Guardando indietro attraverso sei secoli di estati
I ricercatori hanno combinato diverse fonti ricche di informazioni per ricostruire le estati europee passate ed esplorare quelle future. Hanno utilizzato una “paleo-reanalisi”, che fonde documenti storici, indizi naturali come gli anelli degli alberi e modelli climatici moderni per ricreare i campi meteorologici mensili dal 1421 al 2008. Hanno inoltre esaminato un ampio insieme di simulazioni al computer coprendo lo stesso periodo e confrontato il tutto con la reanalisi ERA5, ampiamente utilizzata, e con le proiezioni dei modelli climatici globali impiegate per le valutazioni del clima futuro.
Calore passato che eguaglia e supera i record recenti
Molti ricordano la torrida estate europea del 2003, che con medie fisse spicca nettamente. Ma quando gli autori hanno corretto per il lento cambiamento del clima di fondo usando una linea di base mobile, sono emerse due estati precedenti ancora più estreme rispetto al loro tempo. L’estesa stagione calda del 1540 e i mesi estivi principali del 1590 mostrarono entrambe picchi di temperatura sull’Europa centrale che superavano quelli del 2003 se valutati rispetto ai decenni circostanti. Il 1540 coincise con una siccità quasi annuale, mentre il 1590 fu un’ondata di calore breve e intensa all’interno di un periodo altrimenti più freddo e più umido.
Come cieli bloccati e suoli asciutti alimentano il caldo
Mappando l’atmosfera durante queste estati storiche, lo studio ha trovato pattern simili a quelli dietro le ondate di calore recenti. Sia nel 1540 sia nel 1590 il getto a quota elevata si spostò verso nord e forti sistemi di alta pressione, quasi stazionari, si stabilirono sull’Europa centrale. Questi “blocchi” deviarono le tempeste e permisero il persistere di cieli sereni e aria in subsidenza, prosciugando il terreno e rinforzando il caldo. Il riscaldamento insolito non risultò chiaramente guidato dalle condizioni della superficie oceanica nei modelli, suggerendo che torsioni interne dell’atmosfera da sole possono creare eventi straordinari quando si bloccano per settimane o mesi.

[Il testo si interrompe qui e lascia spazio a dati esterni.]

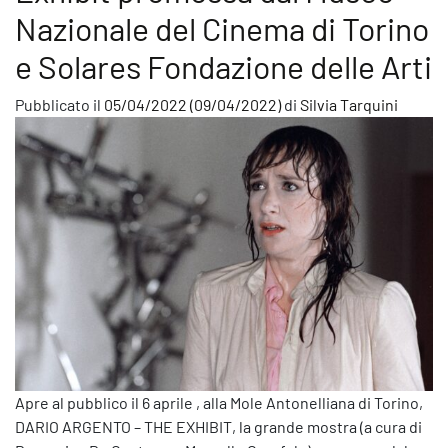
Nazionale del Cinema di Torino
e Solares Fondazione delle Arti
Pubblicato il
05/04/2022
(09/04/2022)
di
Silvia Tarquini
Apre al pubblico il 6 aprile , alla Mole Antonelliana di Torino,
DARIO ARGENTO – THE EXHIBIT, la grande mostra (a cura di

Estremi in vasti mondi modellati
Il grande insieme di simulazioni modellistiche, che copre quasi 12.000 anni virtuali, ha prodotto estati tanto rare e talvolta anche più intense di quelle del 1540 e del 1590. Solo poche frazioni di punto percentuale delle estati raggiunsero o superarono quegli anomali storici, e le stagioni giugno-agosto più calde simulate furono oltre i 4 gradi Celsius sopra la loro linea di base mobile. Quando il team ha esaminato le proiezioni climatiche globali per scenari di gas serra alti e bassi verso la fine di questo secolo, ha nuovamente trovato che estati tanto estreme quanto il 1540 e il 1590 sono poco comuni ma si verificano nei modelli, sia in percorsi di forte riscaldamento sia in scenari di forte mitigazione climatica.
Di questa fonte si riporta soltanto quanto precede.